## EXERCISE AIM
Repeat the following entries verbatim, apart from the pictures.

## EXERCISE INPUTS
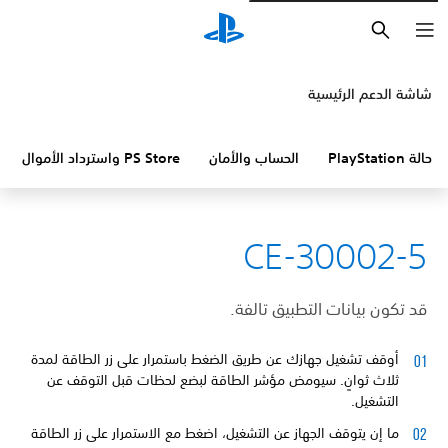
بحث
شاشة الدعم الرئيسية
حالة PlayStation
الحساب والأمان
PS Store واسترداد الأموال
CE-30002-5
قد تكون بيانات التطبيق تالفة.
أوقف تشغيل جهازك عن طريق الضغط باستمرار على زر الطاقة لمدة
ثلاث ثوانٍ. سيومض مؤشر الطاقة لبضع لحظات قبل التوقف عن
التشغيل.
ما إن يتوقف الجهاز عن التشغيل، اضغط مع الاستمرار على زر الطاقة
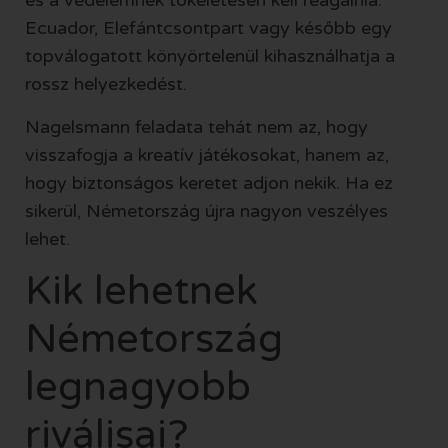
és a védelemnek tökéletesen kell reagálnia.
Ecuador, Elefántcsontpart vagy később egy
topválogatott könyörtelenül kihasználhatja a
rossz helyezkedést.
Nagelsmann feladata tehát nem az, hogy
visszafogja a kreatív játékosokat, hanem az,
hogy biztonságos keretet adjon nekik. Ha ez
sikerül, Németország újra nagyon veszélyes
lehet.
Kik lehetnek
Németország
legnagyobb
riválisai?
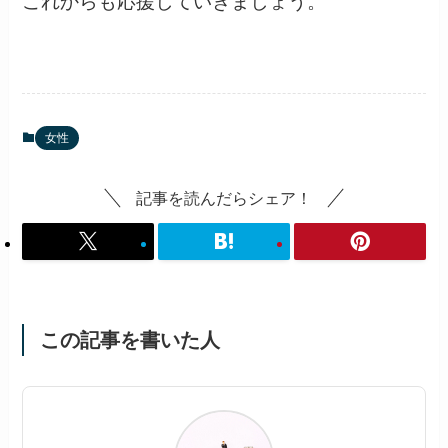
これからも応援していきましょう。
女性
記事を読んだらシェア！
この記事を書いた人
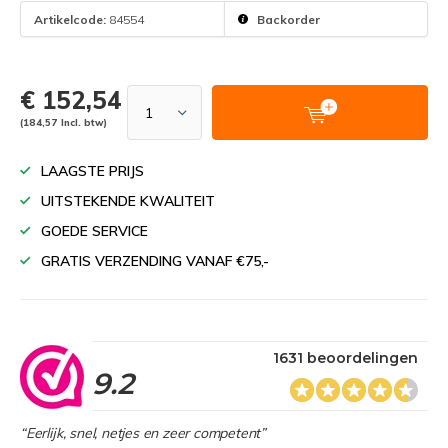
Artikelcode:
84554
Backorder
€ 152,54
(184,57 Incl. btw)
LAAGSTE PRIJS
UITSTEKENDE KWALITEIT
GOEDE SERVICE
GRATIS VERZENDING VANAF €75,-
1631 beoordelingen
9.2
“Eerlijk, snel, netjes en zeer competent”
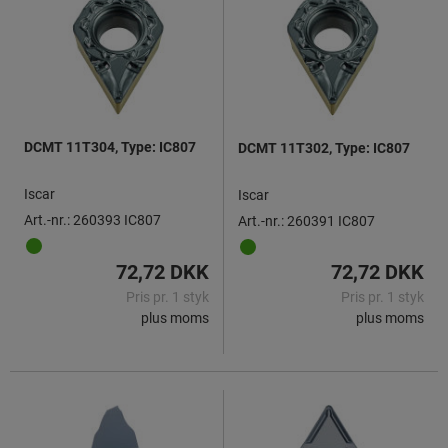
DCMT 11T304, Type: IC807
DCMT 11T302, Type: IC807
Iscar
Iscar
Art.-nr.: 260393 IC807
Art.-nr.: 260391 IC807
72,72 DKK
72,72 DKK
Pris pr. 1 styk
Pris pr. 1 styk
plus moms
plus moms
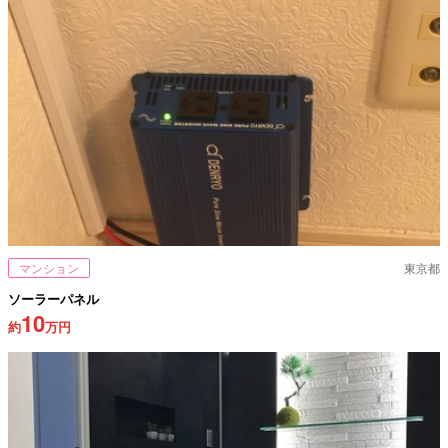
マンション
東京都
ソーラーパネル
10
約
万円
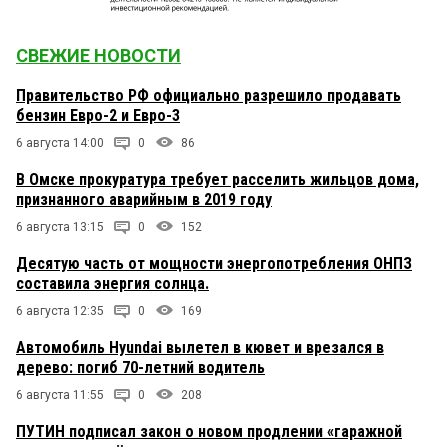
СВЕЖИЕ НОВОСТИ
Правительство РФ официально разрешило продавать
бензин Евро-2 и Евро-3
6 августа 14:00
0
86
В Омске прокуратура требует расселить жильцов дома,
признанного аварийным в 2019 году
6 августа 13:15
0
152
Десятую часть от мощности энергопотребления ОНПЗ
составила энергия солнца.
6 августа 12:35
0
169
Автомобиль Hyundai вылетел в кювет и врезался в
дерево: погиб 70-летний водитель
6 августа 11:55
0
208
ПУТИН подписал закон о новом продлении «гаражной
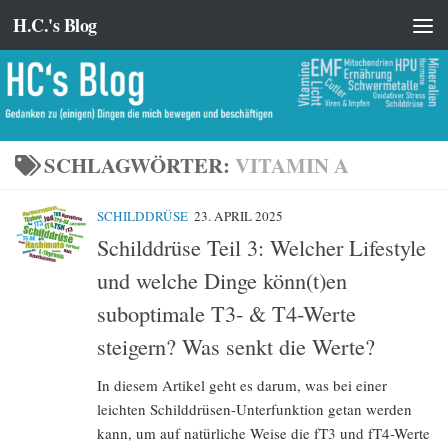
H.C.'s Blog
Zum Inhalt springen
SCHLAGWÖRTER:
VITAMIN A
SCHILDDRÜSE
23. APRIL 2025
Schilddrüse Teil 3: Welcher Lifestyle
und welche Dinge könn(t)en
suboptimale T3- & T4-Werte
steigern? Was senkt die Werte?
In diesem Artikel geht es darum, was bei einer
leichten Schilddrüsen-Unterfunktion getan werden
kann, um auf natürliche Weise die fT3 und fT4-Werte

## EXERCISE OUTPUT
بحث
شاشة الدعم الرئيسية
حالة PlayStation
الحساب والأمان
PS Store واسترداد الأموال
CE-30002-5
قد تكون بيانات التطبيق تالفة.
أوقف تشغيل جهازك عن طريق الضغط باستمرار على زر الطاقة لمدة
ثلاث ثوانٍ. سيومض مؤشر الطاقة لبضع لحظات قبل التوقف عن
التشغيل.
ما إن يتوقف الجهاز عن التشغيل، اضغط مع الاستمرار على زر الطاقة
és a védelemnek tökéletesen kell reagálnia.
Ecuador, Elefántcsontpart vagy később egy
topválogatott könyörtelenül kihasználhatja a
rossz helyezkedést.
Nagelsmann feladata tehát nem az, hogy
visszafogja a kreatív játékosokat, hanem az,
hogy biztonságos keretet adjon nekik. Ha ez
sikerül, Németország újra nagyon veszélyes
lehet.
Kik lehetnek
Németország
legnagyobb
riválisai?
これからも応援していきましょう。
女性
記事を読んだらシェア！
この記事を書いた人
Artikelcode:
84554
Backorder
€ 152,54
(184,57 Incl. btw)
LAAGSTE PRIJS
UITSTEKENDE KWALITEIT
GOEDE SERVICE
GRATIS VERZENDING VANAF €75,-
1631 beoordelingen
9.2
“Eerlijk, snel, netjes en zeer competent”
DCMT 11T304, Type: IC807
DCMT 11T302, Type: IC807
Iscar
Iscar
Art.-nr.: 260393 IC807
Art.-nr.: 260391 IC807
72,72 DKK
72,72 DKK
Pris pr. 1 styk
Pris pr. 1 styk
plus moms
plus moms
マンション
東京都
ソーラーパネル
10
約
万円
СВЕЖИЕ НОВОСТИ
Правительство РФ официально разрешило продавать
бензин Евро-2 и Евро-3
6 августа 14:00
0
86
В Омске прокуратура требует расселить жильцов дома,
признанного аварийным в 2019 году
6 августа 13:15
0
152
Десятую часть от мощности энергопотребления ОНПЗ
составила энергия солнца.
6 августа 12:35
0
169
Автомобиль Hyundai вылетел в кювет и врезался в
дерево: погиб 70-летний водитель
6 августа 11:55
0
208
ПУТИН подписал закон о новом продлении «гаражной
H.C.'s Blog
Zum Inhalt springen
SCHLAGWÖRTER:
VITAMIN A
SCHILDDRÜSE
23. APRIL 2025
Schilddrüse Teil 3: Welcher Lifestyle
und welche Dinge könn(t)en
suboptimale T3- & T4-Werte
steigern? Was senkt die Werte?
In diesem Artikel geht es darum, was bei einer
leichten Schilddrüsen-Unterfunktion getan werden
kann, um auf natürliche Weise die fT3 und fT4-Werte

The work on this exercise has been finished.